River golpeó en el momento justo y terminó doblegando a un rival que fue a Huracán a jugar el partido más importante de su historia. Así lo demostró presionando en todos los sectores, pero los goles de Ocampos y Sánchez fueron clave para desinflar a los sanjuaninos y para que el Millonario sume su tercer triunfo consecutivo. Atrás quedó el primer papelón sin público, faltan 35 fechas.
En la semana, mucho se habló sobre el marco que tendría este partido entre River y Desamparados de San Juan. Con público, sin público o con las pantallas gigantes desde afuera de la cancha. Esas fueron las alternativas que polarizaron la previa de este encuentro. Incluso, se recordó hasta el hartazgo aquél 7-0 que hasta ayer signaba con exclusividad el historial entre el Millonario y el Víbora.
Pero poco y nada se habló de este equipo sanjuanino recién ascendido a la B Nacional. Apenas hubo algunos análisis de ocasión sobre este rival seguramente desconocido para el común del hincha de River. Y la verdad es que, después del 3-1 de anoche en Huracán, no se puede obviar que el conjunto dirigido por Marcelo Bonetto fue el que más complicó a La Banda en estas tres primeras fechas de su doloroso paso por el Ascenso.
“No es el partido más importante de nuestra historia, habría tenido mayor dimensión si se jugaba en la cancha de River y con su gente”, declaró Bonetto, previo al encuentro. Pero sus jugadores demostraron lo contrario: salieron a jugar como si fuera la final de sus vidas, sin regalar absolutamente nada. Inteligentes, no dejaron escapar al Chori Domínguez, presionaron en la mitad de la cancha para que Aguirre no tomara vuelo e hicieron lo que pudieron con Sánchez y Ocampos. Sí, lo que pudieron, porque de haberlos controlado, otra habría sido la historia.
A tal punto, que River logró llegar al arco rival a los 35 minutos del primer tiempo y gracias a un pase magistral del uruguayo a Aguirre, para que el pelado metiera el centro y Ocampos marcara su segundo gol en Primera, otro más de cabeza.

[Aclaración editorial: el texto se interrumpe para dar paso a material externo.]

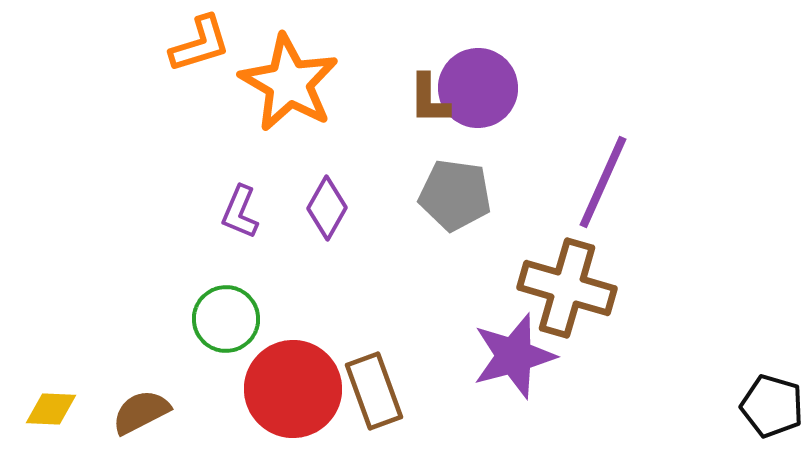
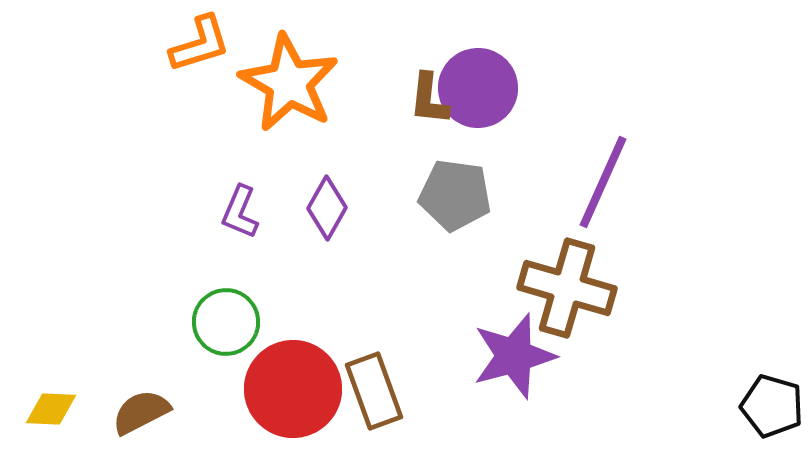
brown L-shape: rotated 6 degrees clockwise
green circle: moved 3 px down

Y diez minutos después, el que armó la jugada magistral fue el pibe Ocampos: desbordó por izquierda, enganchó, aguantó que sus compañeros llegaran al área y metió un centro bárbaro para que Sánchez -como no podía ser de otra manera- sellara el 2-0 con el que La Banda se puso en ventaja casi sin merecerlo.
Recién en el complemento, con el desvanecimiento del equipo sanjuanino, la aparición del Chori Domínguez y una noche notable de Sánchez, River pudo generar algo de fútbol. Así fue como llegó el 3-1 y la gran cantidad de remates que reventaron el arco de Giordano, el hincha cónfeso de La Banda. Pero recién ahí y gracias a la tranquilidad que le dio esa ráfaga de efectividad sobre el final del primer tiempo.